Exercise => When a line below holds the string "high", show that line.

** Data in this exercise follows **

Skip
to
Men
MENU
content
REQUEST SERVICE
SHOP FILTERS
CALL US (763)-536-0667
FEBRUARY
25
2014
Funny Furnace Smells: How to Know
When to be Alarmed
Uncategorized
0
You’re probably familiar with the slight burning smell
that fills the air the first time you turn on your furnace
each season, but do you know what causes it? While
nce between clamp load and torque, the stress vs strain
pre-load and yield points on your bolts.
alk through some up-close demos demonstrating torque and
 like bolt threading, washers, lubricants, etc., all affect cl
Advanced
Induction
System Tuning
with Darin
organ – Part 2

** End of Data in this exercise **
** Data in this exercise follows **

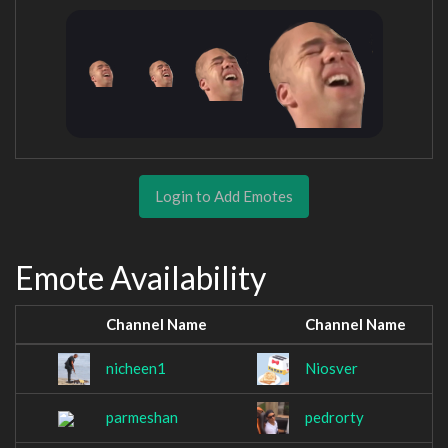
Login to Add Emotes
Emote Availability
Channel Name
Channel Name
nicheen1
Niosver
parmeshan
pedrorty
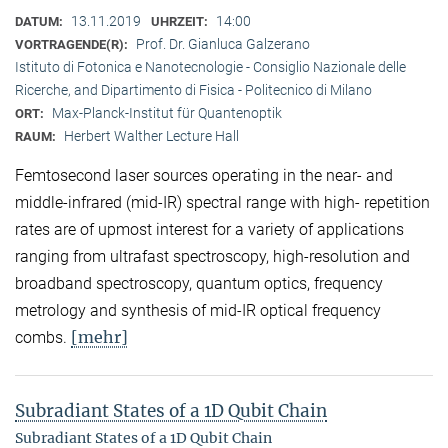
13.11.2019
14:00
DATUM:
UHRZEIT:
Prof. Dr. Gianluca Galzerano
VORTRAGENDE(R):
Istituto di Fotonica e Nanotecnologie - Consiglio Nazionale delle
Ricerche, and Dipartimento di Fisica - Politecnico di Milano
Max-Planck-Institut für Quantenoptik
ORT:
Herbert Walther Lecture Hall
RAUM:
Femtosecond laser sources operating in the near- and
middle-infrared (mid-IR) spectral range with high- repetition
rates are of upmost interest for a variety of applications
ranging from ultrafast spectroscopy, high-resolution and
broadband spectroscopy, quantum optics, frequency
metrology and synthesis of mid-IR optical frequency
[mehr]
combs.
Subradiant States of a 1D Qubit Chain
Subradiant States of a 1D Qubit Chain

** End of Data in this exercise **

Solution for this task =>
middle-infrared (mid-IR) spectral range with high- repetition
ranging from ultrafast spectroscopy, high-resolution and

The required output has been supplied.